1. Herren - Genau 48:16 Minuten zeigte die Hallenuhr in der Realschulhalle, als Marten Kante, Keeper des Handball-Landesligisten HSG Verden-Aller, von den Unparteiischen Hamann/Wachowiak eine klare Rote Karte gezeigt bekam. Er hatte Torge Wichmann von Tabellenführer SG Achim/Baden II beim Tempogegenstoß regelwidrig gefällt.
„Tut mir leid. Ich habe mich sehr verschätzt“, so seine entschuldigenden Worte. Zum Zeitpunkt der Hinausstellung hatte seine Mannschaft noch mit 21:20 im Vorteil gelegen. Am Ende hieß es am Sonntag dann 24:26 (13:14) – und die SG-Reserve konnte froh über sein den doppelten Punktgewinn sein.
„Das Spiel hat echt Spaß gemacht.

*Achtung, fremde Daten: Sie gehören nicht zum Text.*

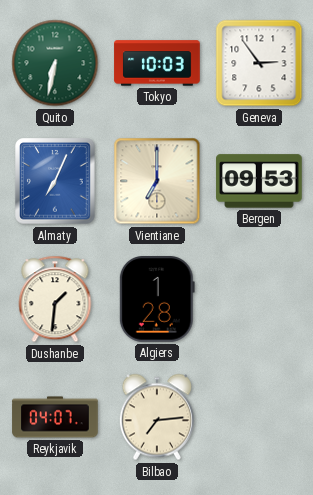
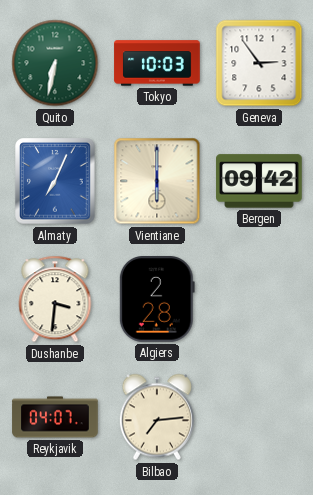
Vientiane: 7:00 -> 6:00
Bergen: 09:53 -> 09:42
Dushanbe: 1:31 -> 3:31
Algiers: 1:28 -> 2:28
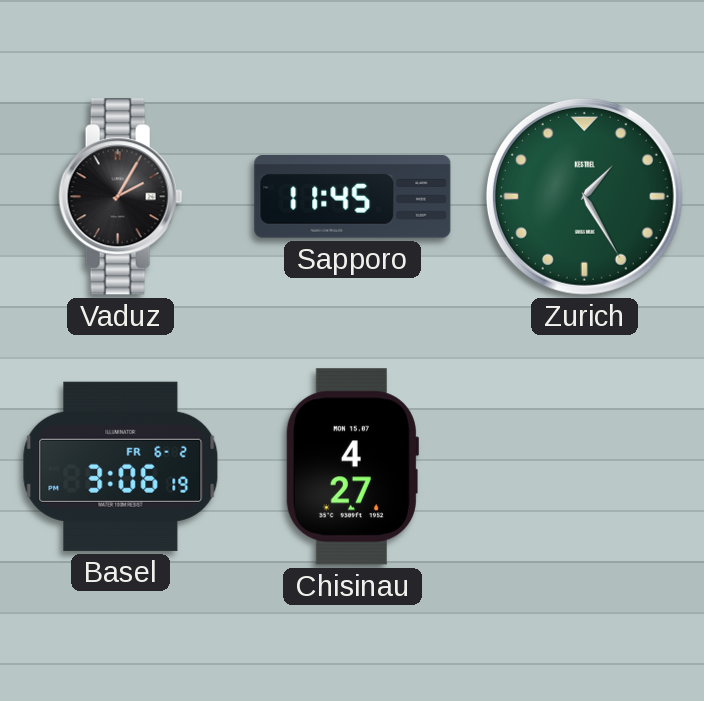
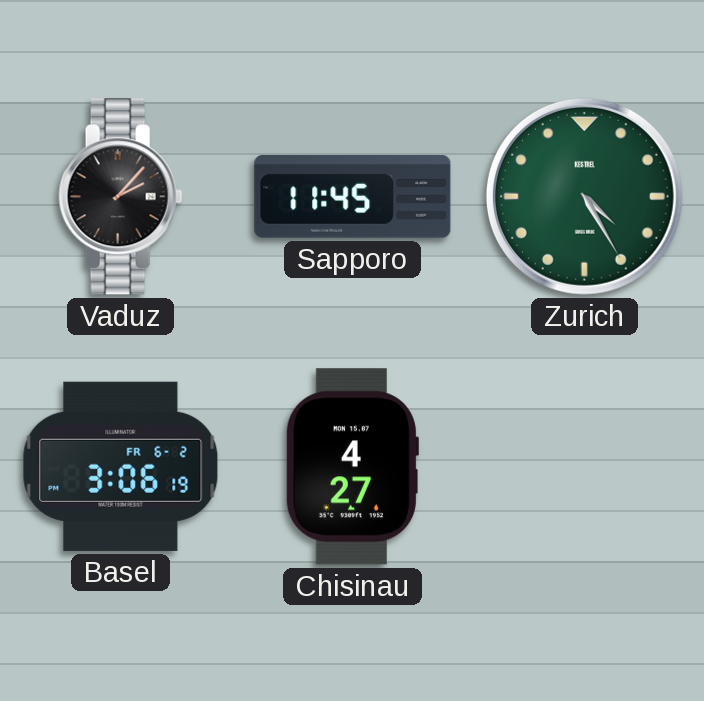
Vaduz: 2:05 -> 2:07
Zurich: 1:25 -> 4:25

Entscheidend war die Phase ab fünf Minuten vor der Roten Karte, als wir vorne die Treffsicherheit verloren“, haderte HSG-Coach Sascha Kunze. Gäste-Trainer Karsten Krone war sehr froh, die Aufgabe an der Aller ohne Backe auf die Reihe gekriegt zu haben. Er sprach von der Kunst, Rückstände noch wettzumachen. „Wir mussten uns jeden Treffer hart erarbeiten. Aber durch den Auswärtserfolg haben wir einen weiteren Baustein zur Mission Aufstieg geschafft.“ Dabei war es alles andere als gut für die Gastgeber losgegangen. Der verletzte Jan Torge hatte die Trikottasche der Allerstädter vergessen. Daher mussten die Kunze-Jungs auf Trikots in Signalfarbe zurückgreifen. „Um ein Zeichen zu setzen. Wir hoffen auf Wiedergutmachung für die überdeutliche Hinspielpleite“, so die Kunze-Aussage. Sein Team hielt klasse dagegen und war beim 6:6 (13.) durch Routinier Björn Fechner auf Augenhöhe. Doch wenig später nagelte Sascha Genee einen Siebenmeter an die Latte, und die SG entwischte bis zur Pausenführung. „Unsere Abwehr ist aber deutlich besser geworden“, so Kante.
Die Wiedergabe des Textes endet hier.